◆ EXERCISE REQUIREMENTS: Could you repeat all of the entries below word for word, apart from the pictures?

Extracted page text data:
=======

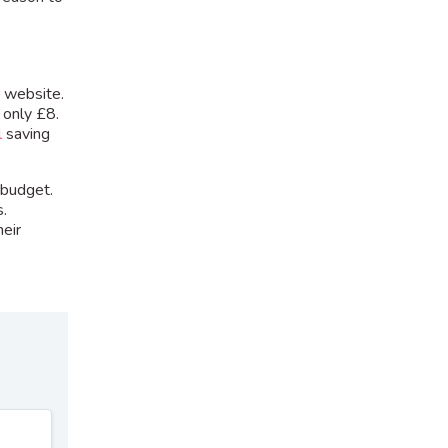
r website.
 only £8.
l
saving
 budget.
s.
eir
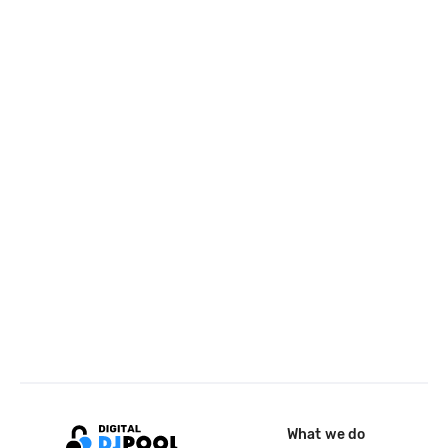
What we do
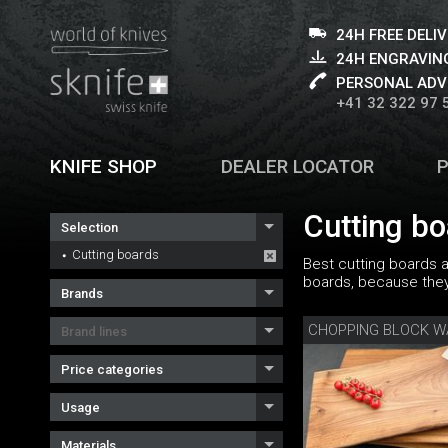
24H FREE DELI
24H ENGRAVING
PERSONAL ADV
+41 32 322 97 
KNIFE SHOP
DEALER LOCATOR
Cutting b
Selection
Cutting boards
Best cutting boards 
boards, because they 
Brands
CHOPPING BLOCK 
Brand lines
Price categories
Usage
Materials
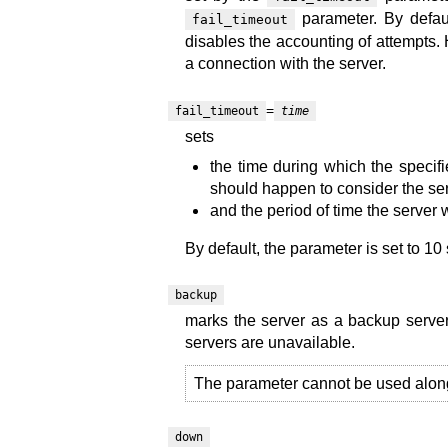
parameter. By defaul
fail_timeout
disables the accounting of attempts. 
a connection with the server.
=
fail_timeout
time
sets
the time during which the specif
should happen to consider the ser
and the period of time the server 
By default, the parameter is set to 10
backup
marks the server as a backup serve
servers are unavailable.
The parameter cannot be used alon
down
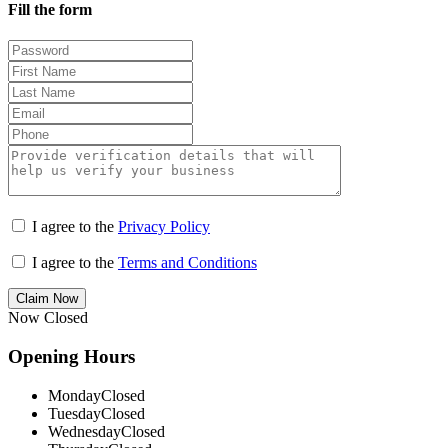
Fill the form
I agree to the
Privacy Policy
I agree to the
Terms and Conditions
Claim Now
Now Closed
Opening Hours
Monday
Closed
Tuesday
Closed
Wednesday
Closed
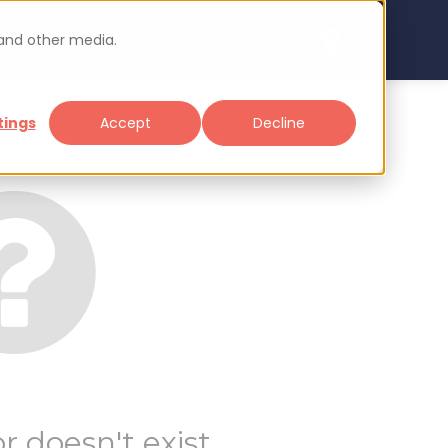
 and other media.
arch
Sign up
Login
tings
Accept
Decline
r doesn't exist.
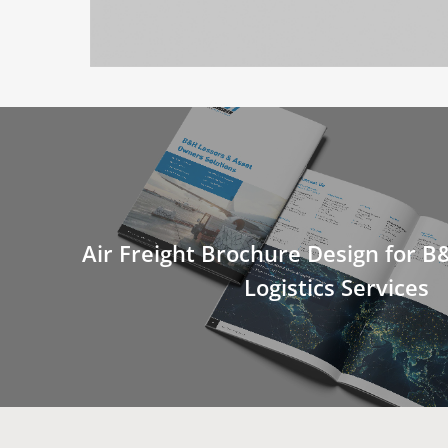
Air Freight Brochure Design for 
Logistics Services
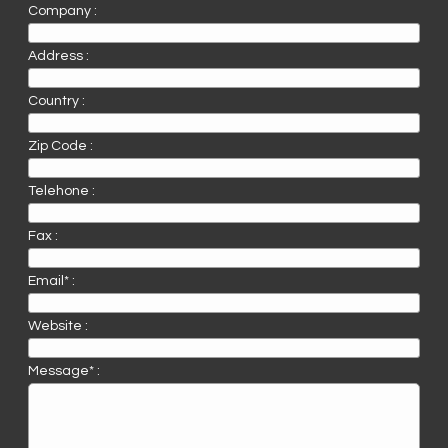
Company :
Address :
Country :
Zip Code :
Telehone :
Fax :
Email* :
Website :
Message* :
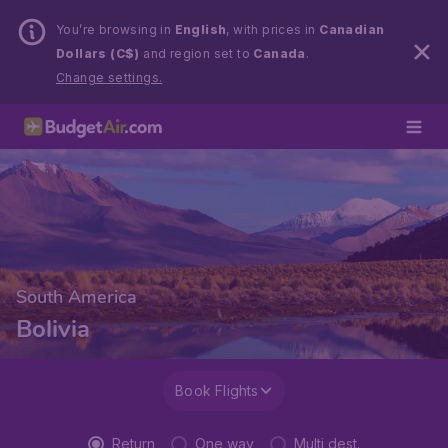
You’re browsing in
English
, with prices in
Canadian
Dollars (C$)
and region set to
Canada
.
Change settings.
South America
Bolivia
Book Flights
Return
One way
Multi dest.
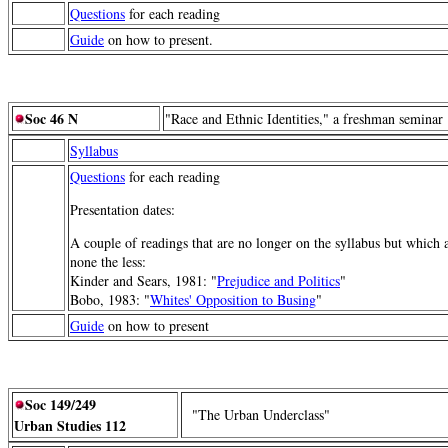
Questions
for each reading
Guide
on how to present.
Soc 46 N
"Race and Ethnic Identities," a freshman seminar
Syllabus
Questions
for each reading
Presentation dates:
A couple of readings that are no longer on the syllabus but which a
none the less:
Kinder and Sears, 1981: "
Prejudice and Politics
"
Bobo, 1983: "
Whites' Opposition to Busing
"
Guide
on how to present
Soc 149/249
"The Urban Underclass"
Urban Studies 112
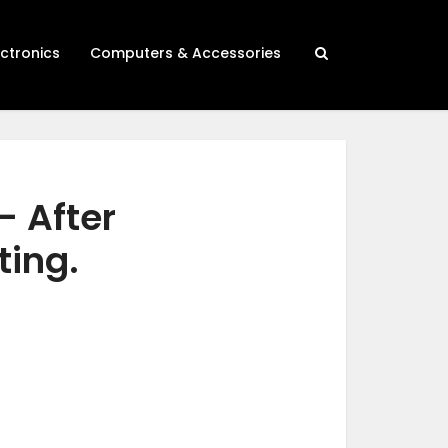
ectronics
Computers & Accessories
– After
ting.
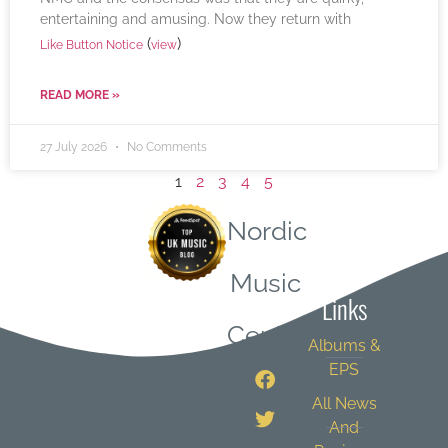
entertaining and amusing. Now they return with
(
)
Like Button Notice
view
READ MORE »
27 July 2026
No Comments
1
2
3
4
5
Nordic
Quick
Music
Links
Central
Albums &
EPS
All News
And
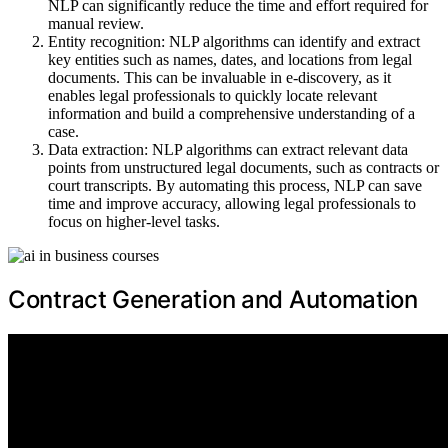
NLP can significantly reduce the time and effort required for
manual review.
Entity recognition: NLP algorithms can identify and extract
key entities such as names, dates, and locations from legal
documents. This can be invaluable in e-discovery, as it
enables legal professionals to quickly locate relevant
information and build a comprehensive understanding of a
case.
Data extraction: NLP algorithms can extract relevant data
points from unstructured legal documents, such as contracts or
court transcripts. By automating this process, NLP can save
time and improve accuracy, allowing legal professionals to
focus on higher-level tasks.
Contract Generation and Automation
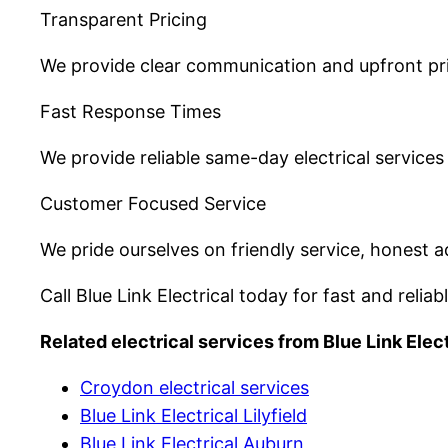
Transparent Pricing
We provide clear communication and upfront pric
Fast Response Times
We provide reliable same-day electrical servic
Customer Focused Service
We pride ourselves on friendly service, honest ad
Call Blue Link Electrical today for fast and reliab
Related electrical services from Blue Link Elect
Croydon electrical services
Blue Link Electrical Lilyfield
Blue Link Electrical Auburn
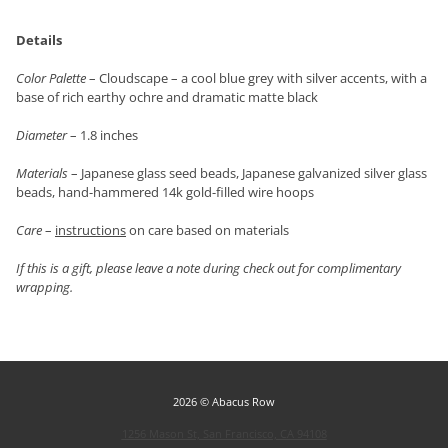
Details
Color Palette
– Cloudscape – a cool blue grey with silver accents, with a
base of rich earthy ochre and dramatic matte black
Diameter
– 1.8 inches
Materials
– Japanese glass seed beads, Japanese galvanized silver glass
beads, hand-hammered 14k gold-filled wire hoops
Care
–
instructions
on care based on materials
If this is a gift, please leave a note during check out for complimentary
wrapping.
2026 © Abacus Row
1256 Mason St, San Francisco, CA 94108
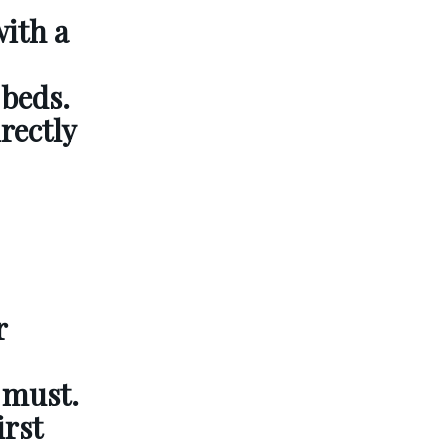
with a
 beds.
rectly
r
a must.
irst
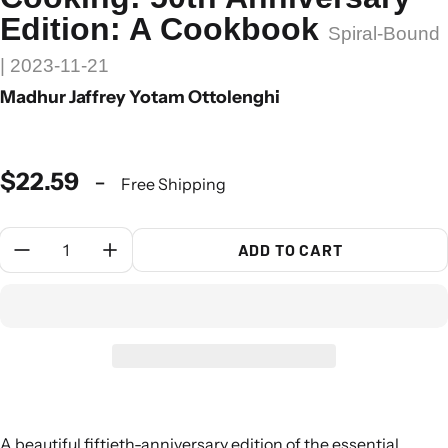
Edition: A Cookbook
Spiral-Bound
| 2023-11-21
Madhur Jaffrey Yotam Ottolenghi
$22.59
-
Free Shipping
Quantity:
ADD TO CART
A beautiful fiftieth-anniversary edition of the essential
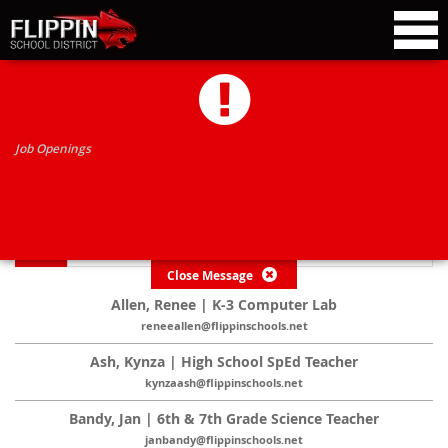
TEACHERS
Job Openings
*
Click on name for more information
Close Message
Allen, Renee | K-3 Computer Lab
reneeallen@flippinschools.net
Ash, Kynza | High School SpEd Teacher
kynzaash@flippinschools.net
Bandy, Jan | 6th & 7th Grade Science Teacher
janbandy@flippinschools.net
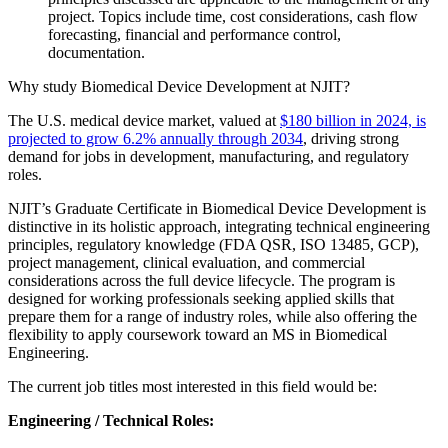
project. Topics include time, cost considerations, cash flow
forecasting, financial and performance control,
documentation.
Why study Biomedical Device Development at NJIT?
The U.S. medical device market, valued at
$180 billion in 2024, is
projected to grow 6.2% annually through 2034
, driving strong
demand for jobs in development, manufacturing, and regulatory
roles.
NJIT’s Graduate Certificate in Biomedical Device Development is
distinctive in its holistic approach, integrating technical engineering
principles, regulatory knowledge (FDA QSR, ISO 13485, GCP),
project management, clinical evaluation, and commercial
considerations across the full device lifecycle. The program is
designed for working professionals seeking applied skills that
prepare them for a range of industry roles, while also offering the
flexibility to apply coursework toward an MS in Biomedical
Engineering.
The current job titles most interested in this field would be:
Engineering / Technical Roles:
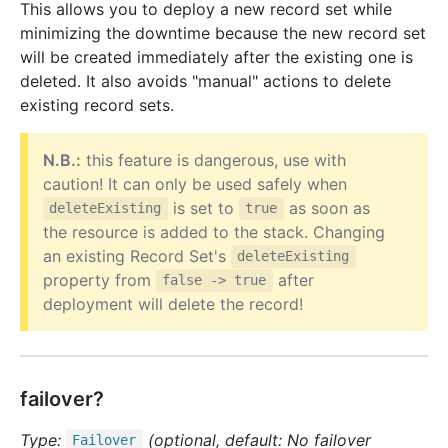
This allows you to deploy a new record set while
minimizing the downtime because the new record set
will be created immediately after the existing one is
deleted. It also avoids "manual" actions to delete
existing record sets.
N.B.:
this feature is dangerous, use with
caution! It can only be used safely when
is set to
as soon as
deleteExisting
true
the resource is added to the stack. Changing
an existing Record Set's
deleteExisting
property from
after
false -> true
deployment will delete the record!
failover?
Type:
(optional, default: No failover
Failover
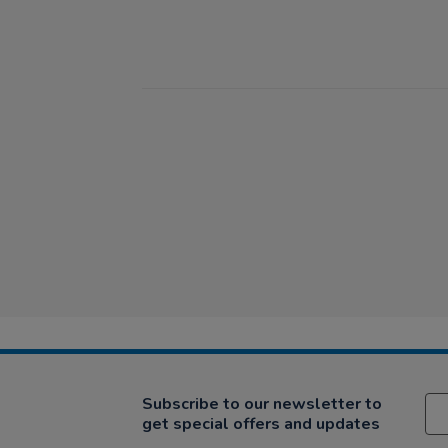
Subscribe to our newsletter to
get special offers and updates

=======

◆ EXERCISE SOLUTION:
r website.
 only £8.
l
saving
 budget.
s.
eir
What we do
24H FREE DELI
24H ENGRAVING
PERSONAL ADV
+41 32 322 97 
KNIFE SHOP
DEALER LOCATOR
Cutting b
Selection
Cutting boards
Best cutting boards 
boards, because they 
Brands
CHOPPING BLOCK 
Brand lines
Price categories
Usage
Materials
parameter. By defaul
fail_timeout
disables the accounting of attempts. 
a connection with the server.
=
fail_timeout
time
sets
the time during which the specif
should happen to consider the ser
and the period of time the server 
By default, the parameter is set to 10
backup
marks the server as a backup serve
servers are unavailable.
The parameter cannot be used alon
down
Fill the form
I agree to the
Privacy Policy
I agree to the
Terms and Conditions
Claim Now
Now Closed
Opening Hours
Monday
Closed
Tuesday
Closed
Wednesday
Closed
 and other media.
arch
Sign up
Login
tings
Accept
Decline
r doesn't exist.
Air Freight Brochure Design for 
Logistics Services
Company :
Address :
Country :
Zip Code :
Telehone :
Fax :
Email* :
Website :
Message* :
You’re browsing in
English
, with prices in
Canadian
Dollars (C$)
and region set to
Canada
.
Change settings.
South America
Bolivia
Book Flights
Return
One way
Multi dest.
Questions
for each reading
Guide
on how to present.
Soc 46 N
"Race and Ethnic Identities," a freshman seminar
Syllabus
Questions
for each reading
Presentation dates:
A couple of readings that are no longer on the syllabus but which a
none the less:
Kinder and Sears, 1981: "
Prejudice and Politics
"
Bobo, 1983: "
Whites' Opposition to Busing
"
Guide
on how to present
Soc 149/249
"The Urban Underclass"
Urban Studies 112
ectronics
Computers & Accessories
– After
ting.
entertaining and amusing. Now they return with
(
)
Like Button Notice
view
READ MORE »
27 July 2026
No Comments
1
2
3
4
5
Nordic
Quick
Music
Links
Central
Albums &
EPS
All News
And
NLP can significantly reduce the time and effort required for
manual review.
Entity recognition: NLP algorithms can identify and extract
key entities such as names, dates, and locations from legal
documents. This can be invaluable in e-discovery, as it
enables legal professionals to quickly locate relevant
information and build a comprehensive understanding of a
case.
Data extraction: NLP algorithms can extract relevant data
points from unstructured legal documents, such as contracts or
court transcripts. By automating this process, NLP can save
time and improve accuracy, allowing legal professionals to
focus on higher-level tasks.
Contract Generation and Automation
Transparent Pricing
We provide clear communication and upfront pric
Fast Response Times
We provide reliable same-day electrical servic
Customer Focused Service
We pride ourselves on friendly service, honest ad
Call Blue Link Electrical today for fast and reliab
Related electrical services from Blue Link Elect
Croydon electrical services
Blue Link Electrical Lilyfield
Blue Link Electrical Auburn
Details
Color Palette
– Cloudscape – a cool blue grey with silver accents, with a
base of rich earthy ochre and dramatic matte black
Diameter
– 1.8 inches
Materials
– Japanese glass seed beads, Japanese galvanized silver glass
beads, hand-hammered 14k gold-filled wire hoops
Care
–
instructions
on care based on materials
If this is a gift, please leave a note during check out for complimentary
wrapping.
2026 © Abacus Row
1256 Mason St, San Francisco, CA 94108
with a
 beds.
rectly
r
a must.
irst
Edition: A Cookbook
Spiral-Bound
| 2023-11-21
Madhur Jaffrey Yotam Ottolenghi
$22.59
-
Free Shipping
Quantity:
ADD TO CART
A beautiful fiftieth-anniversary edition of the essential
TEACHERS
Job Openings
*
Click on name for more information
Close Message
Allen, Renee | K-3 Computer Lab
reneeallen@flippinschools.net
Ash, Kynza | High School SpEd Teacher
kynzaash@flippinschools.net
Bandy, Jan | 6th & 7th Grade Science Teacher
janbandy@flippinschools.net
project. Topics include time, cost considerations, cash flow
forecasting, financial and performance control,
documentation.
Why study Biomedical Device Development at NJIT?
The U.S. medical device market, valued at
$180 billion in 2024, is
projected to grow 6.2% annually through 2034
, driving strong
demand for jobs in development, manufacturing, and regulatory
roles.
NJIT’s Graduate Certificate in Biomedical Device Development is
distinctive in its holistic approach, integrating technical engineering
principles, regulatory knowledge (FDA QSR, ISO 13485, GCP),
project management, clinical evaluation, and commercial
considerations across the full device lifecycle. The program is
designed for working professionals seeking applied skills that
prepare them for a range of industry roles, while also offering the
flexibility to apply coursework toward an MS in Biomedical
Engineering.
The current job titles most interested in this field would be:
Engineering / Technical Roles:
This allows you to deploy a new record set while
minimizing the downtime because the new record set
will be created immediately after the existing one is
deleted. It also avoids "manual" actions to delete
existing record sets.
N.B.:
this feature is dangerous, use with
caution! It can only be used safely when
is set to
as soon as
deleteExisting
true
the resource is added to the stack. Changing
an existing Record Set's
deleteExisting
property from
after
false -> true
deployment will delete the record!
failover?
Type:
(optional, default: No failover
Failover
Subscribe to our newsletter to
get special offers and updates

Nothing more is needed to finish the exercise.